"Haha, bukankah memang benar hal itu sudah menjadi hal yang wajar untuk anak muda zaman sekarang, lagi pula hanya sebuah pelukan, menurut saya itu wajar-wajar saja bukan? Kenapa kesannya kamu terlihat seperti baru pertama kali mengalaminya?", lagi-lagi dia berucap dengan santainya tanpa memikirkan ucapannya yang menurutku terkesan merendahkan.
Santai sekali dia bilang bahwa hal barusan adalah sebuah hal yang bisa di anggap wajar. Jadi, dia mewajarkan perbuatan yang tidak sopan? "Asal kamu tau, saya mau jadi istri kamu juga karna terpaksa, bukan atas kemauan saya sendiri dan yang perlu kamu ingat saya bukan gadis gampangan seperti mantan-mantan kamu itu.", ucapku dengan lantang.
Namun, anehnya setelah aku mengucapkan kata-kata itu di hadapannya, dia malah menyunggingkan sebuah senyuman. Dia tersenyum cukup tipis dan sulit untuk di artikan. Apa sebenarnya yang dia rencanakan? Dia benar-benar manusia yang sulit di tebak. Terkadang aku heran, kenapa aku harus terjebak dengan pria yang menyeramkan ini.
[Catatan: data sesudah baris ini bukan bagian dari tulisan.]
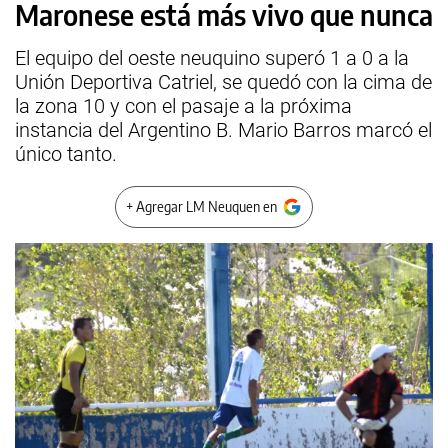
Maronese está más vivo que nunca
El equipo del oeste neuquino superó 1 a 0 a la
Unión Deportiva Catriel, se quedó con la cima de
la zona 10 y con el pasaje a la próxima
instancia del Argentino B. Mario Barros marcó el
único tanto.
+ Agregar LM Neuquen en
"Hari ini malam pertama kita jika kamu lupa, saya harap kamu tidak lupa dengan perjanjian kita sebelum pernikahan ini terjadi.", ucapnya masih dengan senyuman tipis yang aku yakini senyuman itulah yang telah berhasil memikat banyak kaum hawa. Aku akui senyumannya memang cukup mempesona, tapi aku tidak menyukainya.
"Sepertinya perlu saya ulangi, agar kamu tetap mengingatnya. Setelah kita menikah, kita akan tetap menjalani pernikahan ini seperti pernikahan pada umumnya. Saya sebagai suami kamu dan kamu sebagai istri saya, yang artinya kamu harus patuh kepada saya. Perlu kamu ingat lagi bahwa pernikahan ini hanyalah sebuah pernikahan sementara."
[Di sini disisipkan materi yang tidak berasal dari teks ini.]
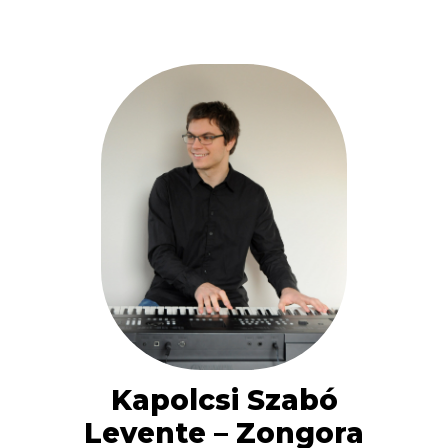
Kapolcsi Szabó
Levente – Zongora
Dia menatapku dalam, lalu melanjutkan ucapannya, "Kita menikah hanya sementara, lebih tepatnya setelah kekasih saya kembali dan sudah menyelesaikan pendidikannya di Perancis, maka kamu harus bersiap-siap untuk saya lepaskan dan setelahnya kamu bisa menjalani kehidupan kamu seperti seorang remaja pada umumnya. Jadi, kita sama-sama impaskan?"
Diam. Hanya itu yang bisa aku lakukan sekarang. Layaknya seperti terhipnotis dengan ucapan-ucapan yang baru saja dia lontarkan. Dia bilang impas ya? Lalu yang dia bilang impas itu bagian mananya? Kenapa aku merasa bahwa hanya dia yang memiliki keuntungan paling besar di pernikahan ini? Namun, aku bisa apa? Batinku rasanya benar-benar tidak terima.
***
Apakah selucu ini hidupku wahai semesta? Mengapa asaku tak selaras dengan rasa? Apa aku tidak memiliki hak untuk bahagia? Mungkinkah ini memang akhir dari cerita bahagiaku selama ini, lalu aku hanya bisa diam sambil menikmati waktu menjadi seorang istri dengan kata "sementara" seperti yang sudah dilontarkan suamiku tadi?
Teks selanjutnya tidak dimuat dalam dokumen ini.